● **Goal of the exercise**:
Once the line with "работников (18-22 сентября)." is found in the data, output it and each following line exactly, up to and including the line with "en el Estadio", and nothing before or after.

● **Exercise material**:
_____
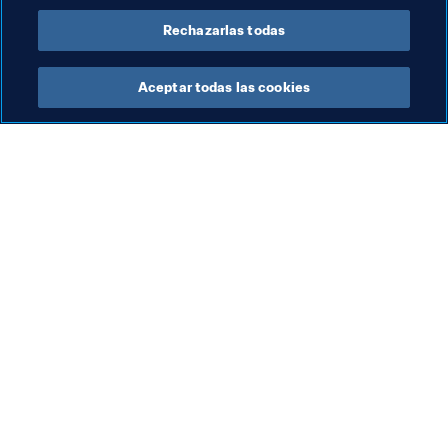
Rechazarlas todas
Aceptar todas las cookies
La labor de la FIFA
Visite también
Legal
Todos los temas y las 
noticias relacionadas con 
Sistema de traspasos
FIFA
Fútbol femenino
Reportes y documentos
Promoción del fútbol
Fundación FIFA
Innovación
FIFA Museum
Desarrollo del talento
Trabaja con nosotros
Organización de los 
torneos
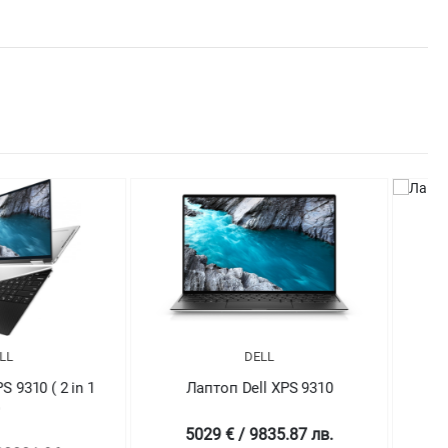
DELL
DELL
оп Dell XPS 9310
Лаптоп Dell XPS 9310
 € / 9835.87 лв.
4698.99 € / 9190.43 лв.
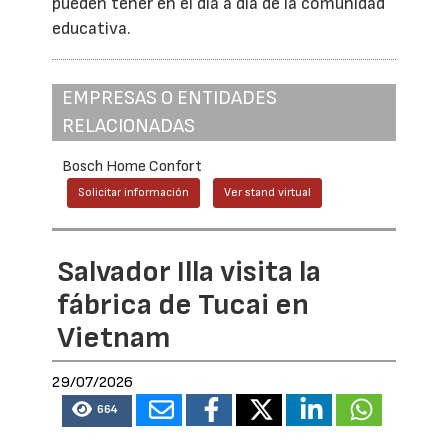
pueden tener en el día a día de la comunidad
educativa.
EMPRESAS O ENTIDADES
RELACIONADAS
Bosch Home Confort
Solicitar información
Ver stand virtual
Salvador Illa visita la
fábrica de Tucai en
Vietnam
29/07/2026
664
_____
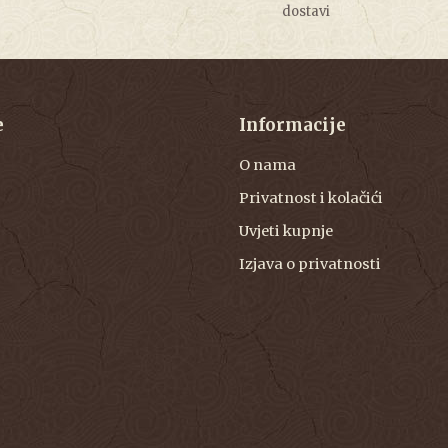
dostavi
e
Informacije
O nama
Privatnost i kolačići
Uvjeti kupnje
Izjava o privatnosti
_____
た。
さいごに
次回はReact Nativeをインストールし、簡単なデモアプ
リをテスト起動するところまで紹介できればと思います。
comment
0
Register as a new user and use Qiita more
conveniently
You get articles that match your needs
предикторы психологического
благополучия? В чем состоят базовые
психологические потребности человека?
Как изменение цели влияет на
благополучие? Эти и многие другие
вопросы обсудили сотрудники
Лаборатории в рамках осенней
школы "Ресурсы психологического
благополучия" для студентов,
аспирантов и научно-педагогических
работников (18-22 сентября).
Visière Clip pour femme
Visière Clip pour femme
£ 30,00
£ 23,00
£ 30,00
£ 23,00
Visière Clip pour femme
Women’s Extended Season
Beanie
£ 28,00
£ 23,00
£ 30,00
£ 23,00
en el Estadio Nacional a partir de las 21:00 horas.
_____
● **Exercise output**:
работников (18-22 сентября).
Visière Clip pour femme
Visière Clip pour femme
£ 30,00
£ 23,00
£ 30,00
£ 23,00
Visière Clip pour femme
Women’s Extended Season
Beanie
£ 28,00
£ 23,00
£ 30,00
£ 23,00
en el Estadio Nacional a partir de las 21:00 horas.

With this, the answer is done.